I’ll admit, my first reaction was to quickly reel up and try again, but as I watched the swim jig work its way to the grassy drop, I thought, “Why not give it a chance?” As my bait fell, the trailer’s waving claws must have looked awfully tempting because three cranks into the retrieve, a green chunk thumped it.
About 10 minutes later, I was chattering on about a banner day of swim jigging Southern Louisiana pad stems when Grigsby spotted an isolated patch of newly emergent pads that still had that thinned-out feel. With frothy surface streaks clearly marking this wind-blown habitat, I launched my swim jig into the field, bumped two stems and came tight on another good one that meant business.
“With the wind blowing into those pads, I knew that was going to be the spot for your swim jig,” Grigsby grinned.
Noting a strategic pairing, Grigsby said he commonly uses the swim jig in tandem with a Strike King Thunder Cricket (vibrating jig). The latter excels in sparser cover and open water; often tickling the tops of grass beds and occasionally snapping it free from temporary snags to trigger bites.
The swim jig serves as hie 4-wheel-drive, go-anywhere bait that smoothly traverses a variety of emergent cover such as pencil reeds, water willow, eel grass, Texas/Louisiana hay grass and Florida’s Kissimmee grass. Obviously, you don’t want to toss this bait into a dense lily pad field, but flaring that weed guard a little affords the confidence to pull it through much of the shallow cover where the big ones hide.
Versatile: Fellow Floridian Jared McMillan’s also big fan of the swim jig. As he points out, this is not only a stellar search bait for locating unseen bed fish, it’s also an all-star utility player throughout much of the year.
“I think it’s definitely the most versatile member of the jig family; you can swim it, pitch it, drag it on the bottom.

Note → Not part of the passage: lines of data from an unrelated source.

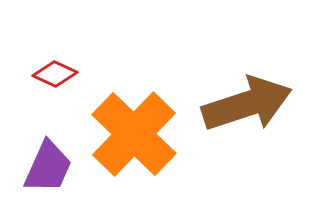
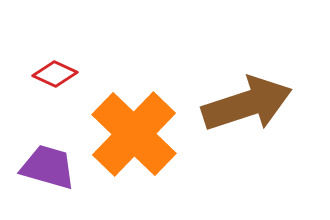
purple trapezoid: rotated 98 degrees counterclockwise
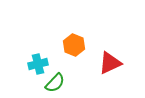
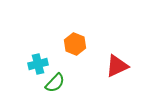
orange hexagon: moved 1 px right, 1 px up
red triangle: moved 7 px right, 3 px down
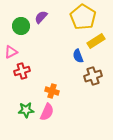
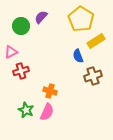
yellow pentagon: moved 2 px left, 2 px down
red cross: moved 1 px left
orange cross: moved 2 px left
green star: rotated 28 degrees clockwise
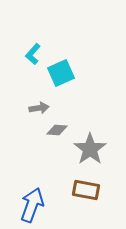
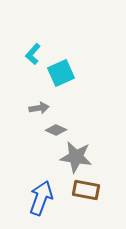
gray diamond: moved 1 px left; rotated 20 degrees clockwise
gray star: moved 14 px left, 8 px down; rotated 28 degrees counterclockwise
blue arrow: moved 9 px right, 7 px up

You can cover a lot of scenarios with this bait.”
Doing a great job of mimicking bluegill, sunfish, etc., swim jigs present an appealing profile on a straight, but McMillan adds the occasional rod twitch to better imitate a fleeing panfish. Bumping pad stems is usually a random deal, but whenever my line’s tracing an open lane, I’ll angle my rod one way or the other to increase the likelihood of making contact and possibly triggering a bite.
Adaptable: Everyone’s a hero when they’re throwing downwind, but when you need to punch into or across the breeze for a natural looking downwind presentation, the swim jig’s slender profile won’t kite like a spinnerbait or buzzbait. Subsurface dynamics are equally impressive, as varying the swim jig’s trailer changes not only the look, but also the performance.
The Strike King Rage Craw is McMillan’s go-to, as those super-active claws create a tantalizing swimming motion. When he wants a larger profile with more of a slender baitfish look, a Strike King Rage Swimmer gets the nod.
“The more bulk that trailer has the higher the swim jig rides in the water column, while the trailers with less bulk allow the bait to sink faster,” McMillan said.
As McMillan notes, that extra buoyancy serves him well during the postspawn when bass are guarding fry and then later into summer when the panfish bed pattern takes center stage. For both of these, he’ll use a Strike King Menace, a grub style trailer with a border tail that allows him to keep the swim jig higher in the water column — even at slower speeds.
And how ‘bout a kicker ending: As our day concluded, Grigsby and I eased up to a picturesque tree at the tip of a little reed-lined bar where I wanted to set up a habitat-based photo. Twenty feet out, Grigsby skipped his swim jig under the overhanging branches and immediately came tight.
When I saw the fish boil and flash, it looked like a straight-up ‘Gram-worthy giant. Ten seconds later, Grigsby was grinning over a whopper tilapia wider than his steering wheel.
Apparently, swim jigs appeal to a broad audience — including this angler.